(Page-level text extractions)
-------------------------

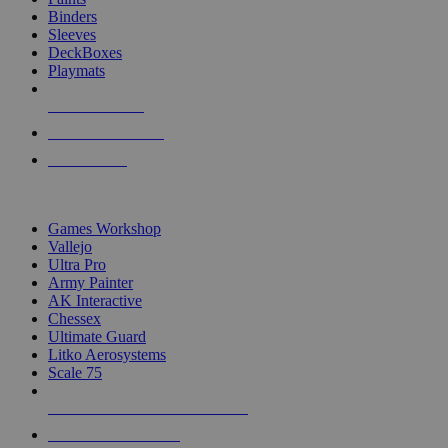
Binders
Sleeves
DeckBoxes
Playmats
NEW RELEASES
RECENT ARRIVALS
PRE-ORDERS
TOP DICE & SUPPLY PUBLISHERS
Games Workshop
Vallejo
Ultra Pro
Army Painter
AK Interactive
Chessex
Ultimate Guard
Litko Aerosystems
Scale 75
ALL DICE & SUPPLY PUBLISHERS
ALL DICE & SUPPLIES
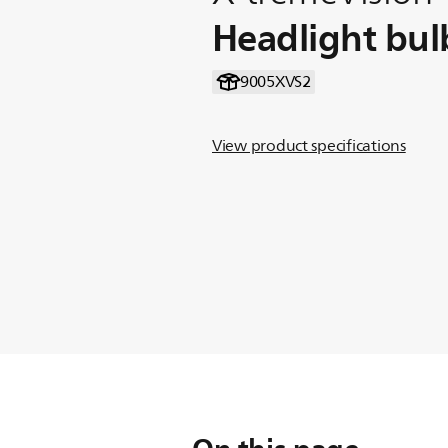
Headlight bul
9005XVS2
View product specifications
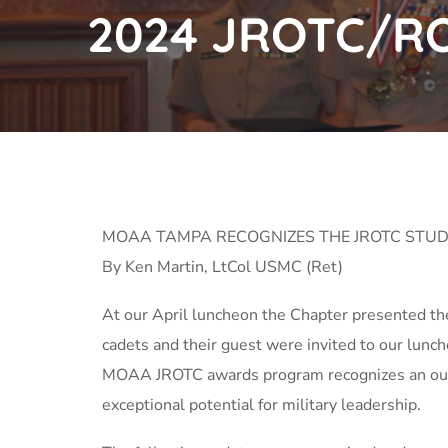
2024 JROTC/R
MOAA TAMPA RECOGNIZES THE JROTC STUD
By Ken Martin, LtCol USMC (Ret)
At our April luncheon the Chapter presented t
cadets and their guest were invited to our lu
MOAA JROTC awards program recognizes an outst
exceptional potential for military leadership.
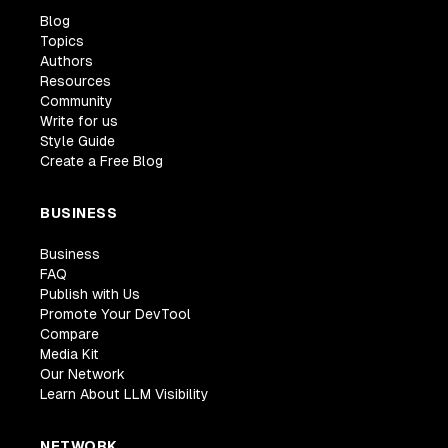
Blog
Topics
Authors
Resources
Community
Write for us
Style Guide
Create a Free Blog
BUSINESS
Business
FAQ
Publish with Us
Promote Your DevTool
Compare
Media Kit
Our Network
Learn About LLM Visibility
NETWORK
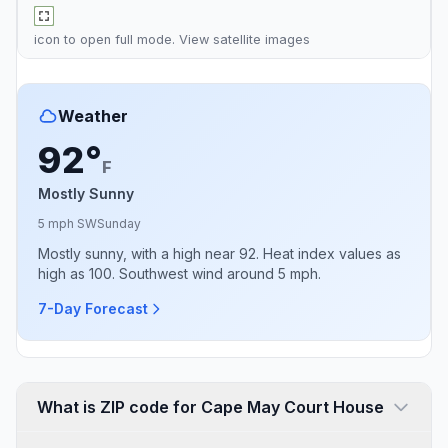
icon to open full mode. View
satellite images
Weather
92°
F
Mostly Sunny
5 mph SW
Sunday
Mostly sunny, with a high near 92. Heat index values as
high as 100. Southwest wind around 5 mph.
7-Day Forecast
What is ZIP code for Cape May Court House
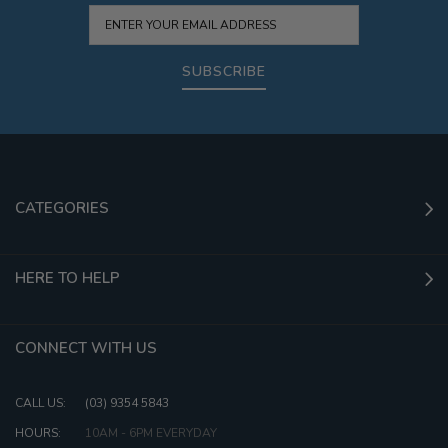
SUBSCRIBE
CATEGORIES
HERE TO HELP
CONNECT WITH US
CALL US:
(03) 9354 5843
HOURS:
10AM - 6PM EVERYDAY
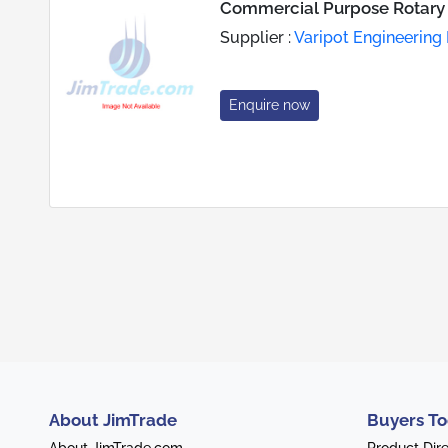
Commercial Purpose Rotary
Supplier :
Varipot Engineering 
Enquire now
About JimTrade
Buyers To
About JimTrade.com
Product Dir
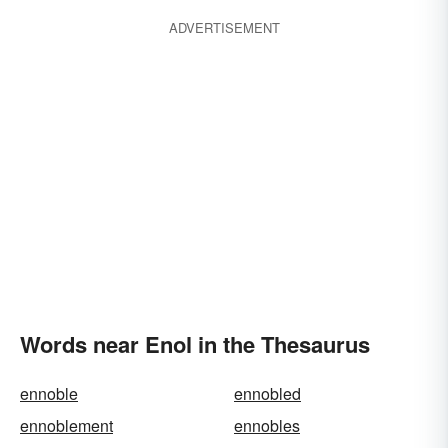
ADVERTISEMENT
Words near Enol in the Thesaurus
ennoble
ennobled
ennoblement
ennobles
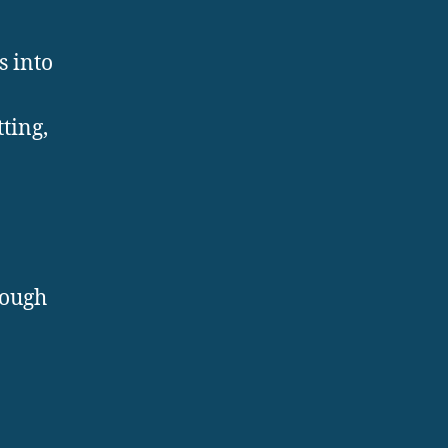
s into
tting,
rough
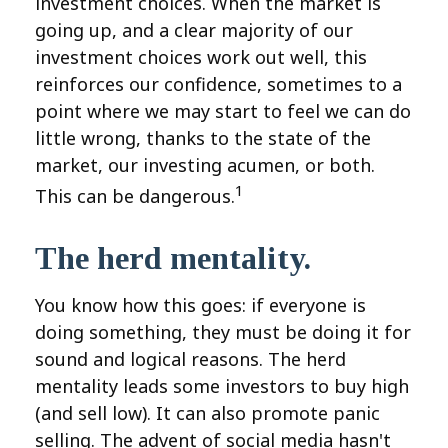
investment choices. When the market is
going up, and a clear majority of our
investment choices work out well, this
reinforces our confidence, sometimes to a
point where we may start to feel we can do
little wrong, thanks to the state of the
market, our investing acumen, or both.
1
This can be dangerous.
The herd mentality.
You know how this goes: if everyone is
doing something, they must be doing it for
sound and logical reasons. The herd
mentality leads some investors to buy high
(and sell low). It can also promote panic
selling. The advent of social media hasn't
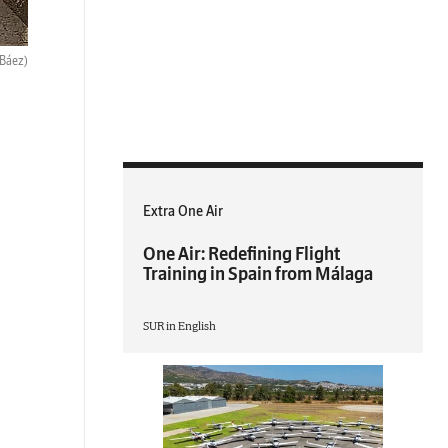
 Báez)
Extra One Air
One Air: Redefining Flight
Training in Spain from Málaga
SUR in English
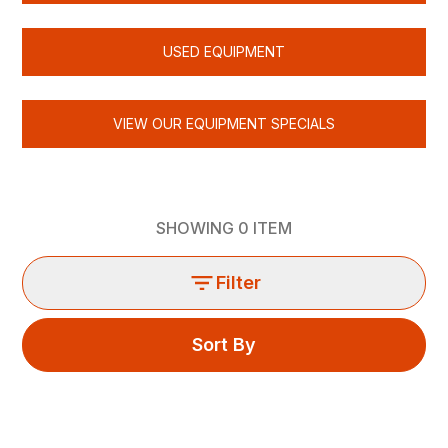
USED EQUIPMENT
VIEW OUR EQUIPMENT SPECIALS
SHOWING
0
ITEM
Filter
Sort By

-------------------------

For every line of the data above that contains "SUPPLY", copy that line.

TOP DICE & SUPPLY PUBLISHERS
ALL DICE & SUPPLY PUBLISHERS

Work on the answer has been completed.